### Work instructions
Here is the task for the records below: repeat exactly the lines from the one with "d’une société. Elle constitue" to the one with "utres la matrice de toute", both included, and nothing else.

### Records for this task
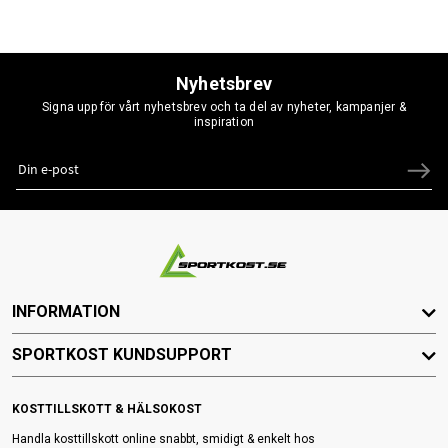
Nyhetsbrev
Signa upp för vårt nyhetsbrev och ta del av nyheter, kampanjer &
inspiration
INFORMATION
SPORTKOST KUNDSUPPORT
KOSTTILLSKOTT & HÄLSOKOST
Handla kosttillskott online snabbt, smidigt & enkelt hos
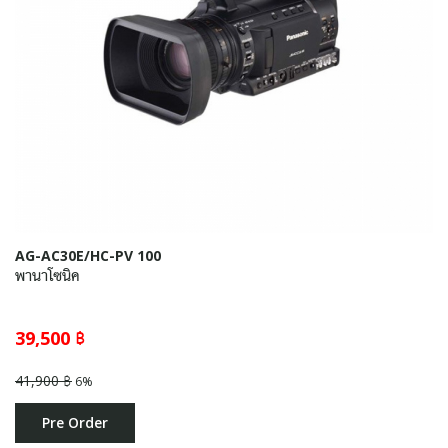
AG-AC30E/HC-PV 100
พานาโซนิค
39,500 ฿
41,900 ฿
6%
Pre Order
---
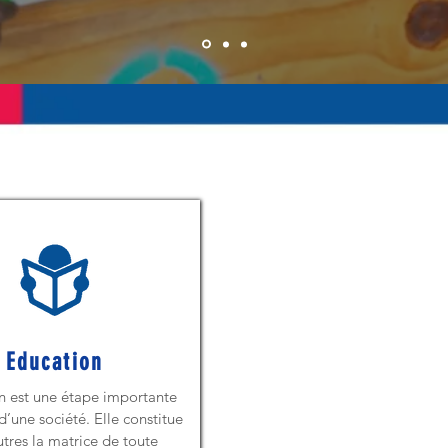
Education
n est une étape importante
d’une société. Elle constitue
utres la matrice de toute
* * *
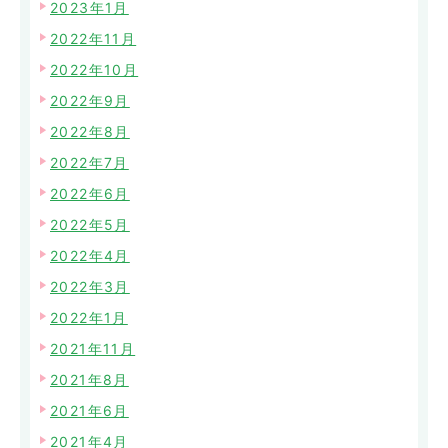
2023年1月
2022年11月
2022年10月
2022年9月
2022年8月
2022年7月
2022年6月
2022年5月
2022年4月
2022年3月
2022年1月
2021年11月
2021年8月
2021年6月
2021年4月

### Solution
d’une société. Elle constitue
utres la matrice de toute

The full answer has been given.